Dopo la visita del ministro Piantedosi ad Arghillà, Giuseppe Barbaro, candidato al Consiglio comunale, plaude all'attenzione mostrata dal sindaco Cannizzaro per il quartiere

La firma del piano straordinario per Arghillà e la visita del Ministro Piantedosi dimostrano che la parola data ai cittadini ha ancora un valore. In campagna elettorale, insieme all’On. Francesco Cannizzaro, avevamo assunto un impegno solenne: togliere Arghillà dall’isolamento e farne una priorità dell’agenda politica cittadina. Oggi quel patto è stato onorato dal Sindaco Cannizzaro“. Lo dichiara Giuseppe Barbaro, candidato al Consiglio comunale e primo dei non eletti nella lista “Insieme si può”.

Solo la presenza forte della ‘Squadra Stato’ – continua Barbaro – poteva imprimere una svolta reale e strutturale a un territorio che per troppi anni ha atteso risposte concrete. I 5 milioni di euro stanziati non sono promesse future, ma risorse immediate per cambiare il volto della periferia nord“.
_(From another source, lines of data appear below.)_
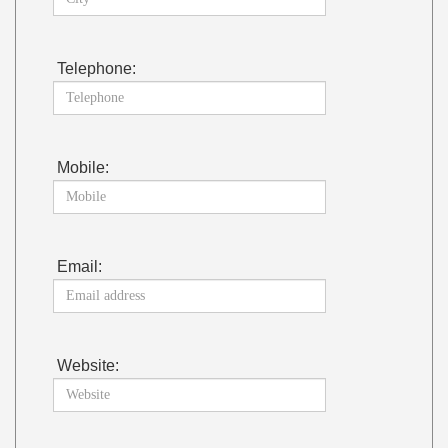
Telephone:
Mobile:
Email:
Website:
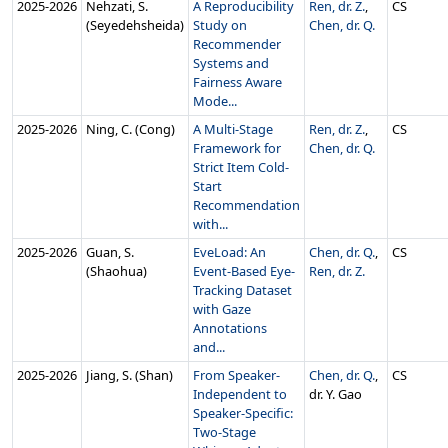
2025‑2026
Nehzati, S.
A Reproducibility
Ren, dr. Z.
,
CS
(Seyedehsheida)
Study on
Chen, dr. Q.
Recommender
Systems and
Fairness Aware
Mode...
2025‑2026
Ning, C. (Cong)
A Multi-Stage
Ren, dr. Z.
,
CS
Framework for
Chen, dr. Q.
Strict Item Cold-
Start
Recommendation
with...
2025‑2026
Guan, S.
EveLoad: An
Chen, dr. Q.
,
CS
(Shaohua)
Event-Based Eye-
Ren, dr. Z.
Tracking Dataset
with Gaze
Annotations
and...
2025‑2026
Jiang, S. (Shan)
From Speaker-
Chen, dr. Q.
,
CS
Independent to
dr. Y. Gao
Speaker-Specific:
Two-Stage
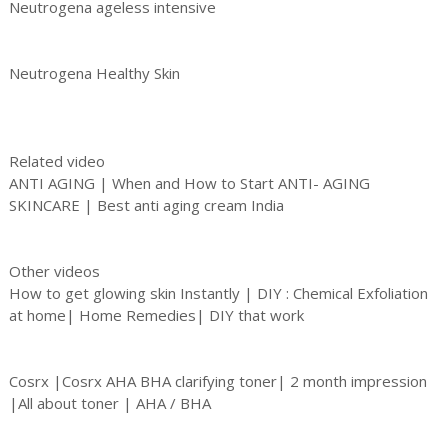
Neutrogena ageless intensive
Neutrogena Healthy Skin
Related video
ANTI AGING | When and How to Start ANTI- AGING
SKINCARE | Best anti aging cream India
Other videos
How to get glowing skin Instantly | DIY : Chemical Exfoliation
at home| Home Remedies| DIY that work
Cosrx |Cosrx AHA BHA clarifying toner| 2 month impression
|All about toner | AHA / BHA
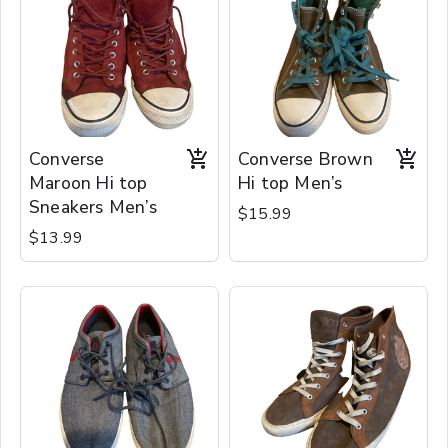
Converse
Converse Brown
Maroon Hi top
Hi top Men’s
Sneakers Men’s
$15.99
$13.99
Due i pilastri del piano di rilancio: “l’apertura del posto fisso di Polizia direttamente nel quartiere e la riapertura della scuola sono due passaggi dall’immenso valore simbolico e pratico. Non esiste riscatto sociale senza legalità, e non esiste futuro senza istruzione. Riportare le istituzioni e i presidi educativi ad Arghillà significa restituire dignità alle famiglie e ai giovani che ci vivono.

La firma dell’accordo in Prefettura con il Ministro dell’Interno Matteo Piantedosi e il piano da 5 milioni di euro per Arghillà rappresentano una svolta storica, pur non costituendo un punto d’arrivo ma solamente l’inizio di una nuova fase di rinascita per il quartiere. Questo è il modello di buon governo che si era prospettato e che, grazie alla filiera istituzionale attivata dal Sindaco Francesco Cannizzaro, si sta realizzando“.